Meu texto anterior, sobre minha tentativa de assistir Vasco X Atletico Go, em São Januário, domingo pela manhã, teve um grande número de comentários. Dentre eles, dois, transcritos abaixo:
“…Sejam sócios, independente do presidente.”

“O sócio compra pela internet, passa o cartão na roleta e vai ser feliz, não é sócio? tem mais é que se foder!”

Embora essa imprensa vendida tente convencer o brasileiro de que o Flamengo é o time do povo, esse lugar sempre foi e sempre será do Vasco da Gama. Nós somos o verdadeiro time popular, cuja sede foi adquirida e construída sem benesses de governos, com dinheiro de verdadeiros Vascaínos. Todo mundo conhece a história de sermos o clube a abrir as portas aos jogadores negros.

Basta olhar em volta no entorno de São Januário para ver que esse perfil se mantém. Encontra-se ali gente de todas as camadas sociais. Gente humilde que gasta o dinheiro que não tem para ir a São Januário com suas famílias ver seu Vasco jogar.

Basta não fechar os olhos para ver que vivemos uma das maiores crises econômicas da história, com milhões de desempregados país afora. Empresas fechando as portas, pessoas perdendo as esperanças. Este cenário não é segredo para ninguém. Então, quando eu junto essas duas verdades e leio um cidadão escrever que o torcedor vascaíno que não tem um título de sócio do clube tem mais é que se foder, eu sinceramente sinto vergonha alheia. Tem gente que passa necessidade, e ainda assim vai lá, gastar seu dinheiro e torcer pro Vasco. Essas pessoas fazem sacrifícios quase impensáveis para ver o Vasco, enquanto nós estamos aqui usando nossas redes sociais para falar barbaridades como essa.

Na minha visão do que é Vasco, estes torcedores, que encaram dificuldades financeiras, transporte público em condições humilhantes, viajam longas distâncias e dedicam seu tempo e dinheiro suados para ir a São Januário ver o Vasco da Gama jogar, deveriam ser tratados com tapete vermelho, por tudo isso que passam e pelo que o Vasco representa.

Há uma terrível inversão de valores sendo assimilada pelos torcedores de todos os clubes. Ser sócio, sócio-torcedor e ajudar seu time está se tornando uma espécie de obrigação. Quase um imposto que você precisa pagar para poder torcer pelo seu time de coração. Não é uma ajuda, algo que você faz por querer –  e poder! – contribuir com seu clube. Se tornou uma imposição. E se você não paga, “Que se foda” e mofe em filas intermináveis para não conseguir ir ao jogo do seu time.

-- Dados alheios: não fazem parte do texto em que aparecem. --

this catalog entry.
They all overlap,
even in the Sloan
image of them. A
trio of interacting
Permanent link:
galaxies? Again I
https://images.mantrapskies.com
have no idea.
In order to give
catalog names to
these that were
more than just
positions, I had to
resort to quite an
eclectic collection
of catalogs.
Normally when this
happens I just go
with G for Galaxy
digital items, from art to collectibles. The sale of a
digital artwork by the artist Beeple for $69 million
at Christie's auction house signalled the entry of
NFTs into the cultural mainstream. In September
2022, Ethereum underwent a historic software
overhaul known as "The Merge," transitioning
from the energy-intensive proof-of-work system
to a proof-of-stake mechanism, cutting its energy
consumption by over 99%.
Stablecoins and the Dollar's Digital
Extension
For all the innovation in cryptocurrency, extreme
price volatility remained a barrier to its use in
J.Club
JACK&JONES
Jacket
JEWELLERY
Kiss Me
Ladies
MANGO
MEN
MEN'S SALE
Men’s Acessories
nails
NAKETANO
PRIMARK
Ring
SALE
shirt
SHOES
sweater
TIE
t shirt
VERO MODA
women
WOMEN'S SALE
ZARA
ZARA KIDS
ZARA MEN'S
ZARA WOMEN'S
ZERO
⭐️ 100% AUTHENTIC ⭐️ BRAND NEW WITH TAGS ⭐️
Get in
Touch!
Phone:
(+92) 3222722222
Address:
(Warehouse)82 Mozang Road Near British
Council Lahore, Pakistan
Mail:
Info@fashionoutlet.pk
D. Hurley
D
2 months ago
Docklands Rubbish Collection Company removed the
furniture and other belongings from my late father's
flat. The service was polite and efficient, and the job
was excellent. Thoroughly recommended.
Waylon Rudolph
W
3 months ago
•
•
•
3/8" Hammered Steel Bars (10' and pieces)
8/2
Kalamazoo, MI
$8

Estou cansado de ver diálogos sobre o atual estado das coisas no Vasco serem encerrados com o famigerado “Você é sócio?”. Importante: eu acho que os torcedores devem sim ser sócios, mas sou totalmente contra essa nova discriminação que tentam impor ao vascaíno comum.

Para completar o total nonsense dessa situação, não estamos falando de um clube cujos jogos têm lotação esgotada. Temos centenas, milhares de pessoas que querem entrar para assistir aos jogos do Vasco e simplesmente não conseguem. Ou seja, o Vasco está longe, muito longe de lotar São Januário só com os sócios. O Vasco rasga dinheiro quando as pessoas desistem de entrar num estádio com 30, 40% dos lugares vazios. Domingo, as sociais vazias eram um deboche com quem tentou e não conseguiu.

O Vasco não pode maltratar seu único patrimônio verdadeiro. Quem o ama. É isso que eu espero do nosso próximo presidente. Que cuide bem do vascaíno. Do mais rico ao mais humilde. Afinal, isso é o Vasco. Um clube democrático.